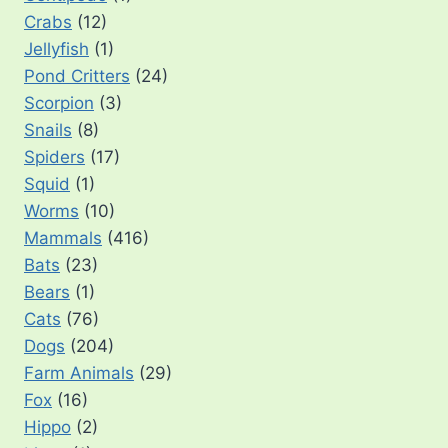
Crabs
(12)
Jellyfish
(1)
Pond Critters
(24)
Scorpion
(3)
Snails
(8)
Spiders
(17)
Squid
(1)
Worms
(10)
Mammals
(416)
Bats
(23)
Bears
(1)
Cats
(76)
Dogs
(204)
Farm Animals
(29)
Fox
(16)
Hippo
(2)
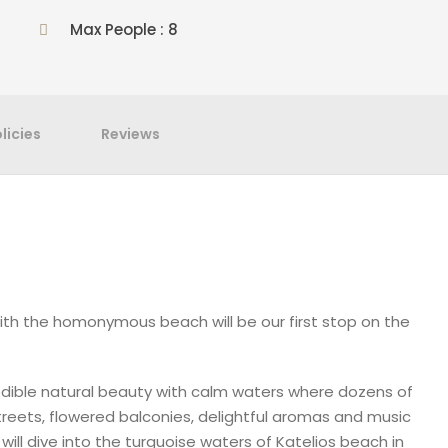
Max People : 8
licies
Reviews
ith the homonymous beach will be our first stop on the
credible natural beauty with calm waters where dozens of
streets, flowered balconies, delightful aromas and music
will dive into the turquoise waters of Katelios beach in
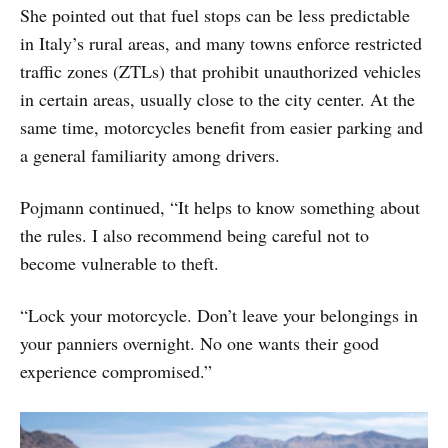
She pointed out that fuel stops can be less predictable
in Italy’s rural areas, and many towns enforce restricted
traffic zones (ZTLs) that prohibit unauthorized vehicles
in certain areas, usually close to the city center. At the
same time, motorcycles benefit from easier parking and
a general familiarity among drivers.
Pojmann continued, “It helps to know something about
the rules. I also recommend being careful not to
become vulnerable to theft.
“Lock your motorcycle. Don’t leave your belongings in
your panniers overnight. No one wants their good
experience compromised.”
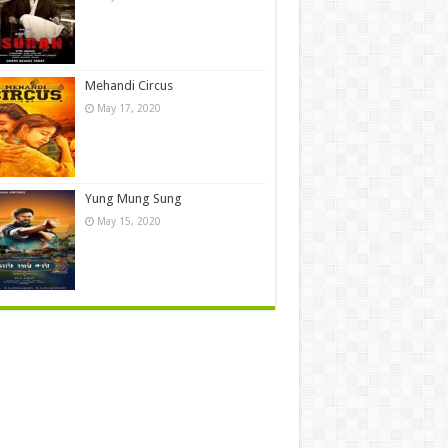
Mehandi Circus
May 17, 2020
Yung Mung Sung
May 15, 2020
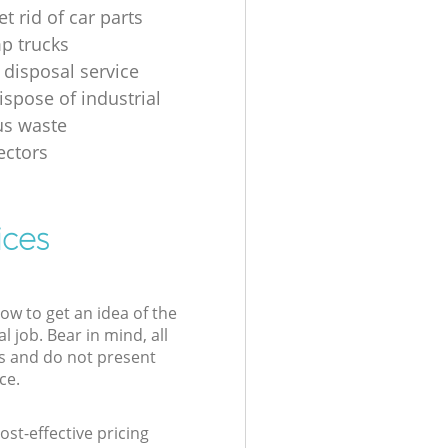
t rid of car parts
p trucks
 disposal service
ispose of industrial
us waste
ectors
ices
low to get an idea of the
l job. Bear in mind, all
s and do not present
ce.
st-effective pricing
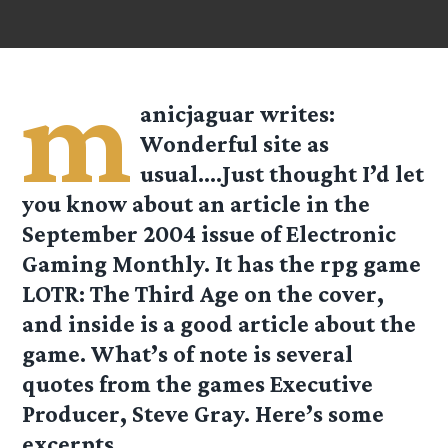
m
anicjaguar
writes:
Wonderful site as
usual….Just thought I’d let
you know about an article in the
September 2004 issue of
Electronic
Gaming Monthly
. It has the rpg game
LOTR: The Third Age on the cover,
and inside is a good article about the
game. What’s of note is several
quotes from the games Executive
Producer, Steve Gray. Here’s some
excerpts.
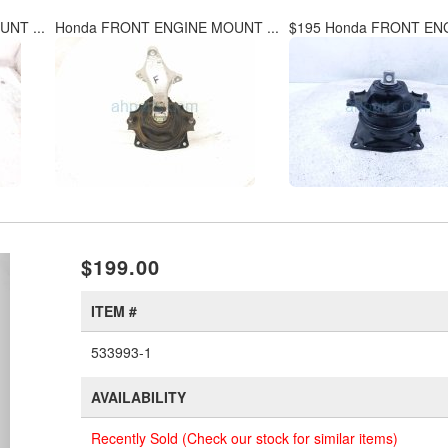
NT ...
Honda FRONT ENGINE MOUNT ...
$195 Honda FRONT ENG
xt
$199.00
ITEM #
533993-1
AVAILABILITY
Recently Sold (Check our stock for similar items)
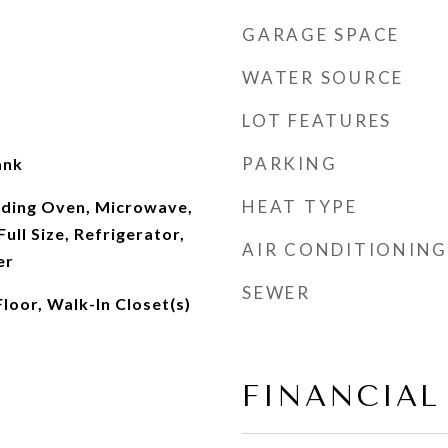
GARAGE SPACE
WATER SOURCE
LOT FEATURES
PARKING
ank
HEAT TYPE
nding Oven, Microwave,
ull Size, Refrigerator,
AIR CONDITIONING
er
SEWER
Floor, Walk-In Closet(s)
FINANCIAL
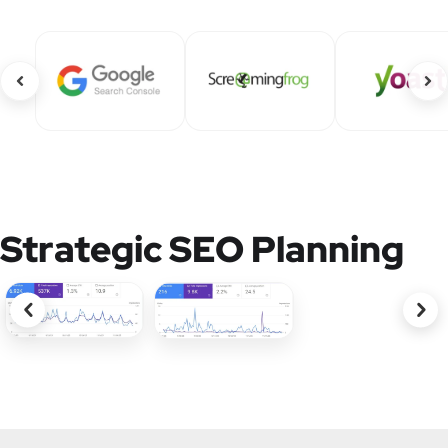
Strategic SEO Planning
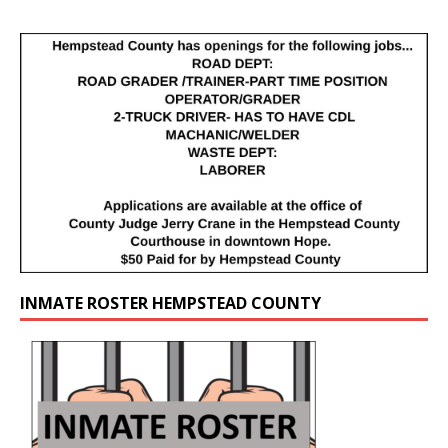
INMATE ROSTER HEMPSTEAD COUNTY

═══

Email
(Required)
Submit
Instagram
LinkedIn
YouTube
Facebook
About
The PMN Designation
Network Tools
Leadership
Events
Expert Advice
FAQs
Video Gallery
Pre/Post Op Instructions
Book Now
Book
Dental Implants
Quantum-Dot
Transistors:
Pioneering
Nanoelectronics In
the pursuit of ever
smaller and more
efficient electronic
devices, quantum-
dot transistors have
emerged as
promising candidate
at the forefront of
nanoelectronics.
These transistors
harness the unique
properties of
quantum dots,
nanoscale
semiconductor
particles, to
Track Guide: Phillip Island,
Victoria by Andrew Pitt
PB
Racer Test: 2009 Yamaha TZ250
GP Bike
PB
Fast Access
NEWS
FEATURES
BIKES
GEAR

═══

Your answer should be each line from the entries that includes the string "good".

your panniers overnight. No one wants their good
and inside is a good article about the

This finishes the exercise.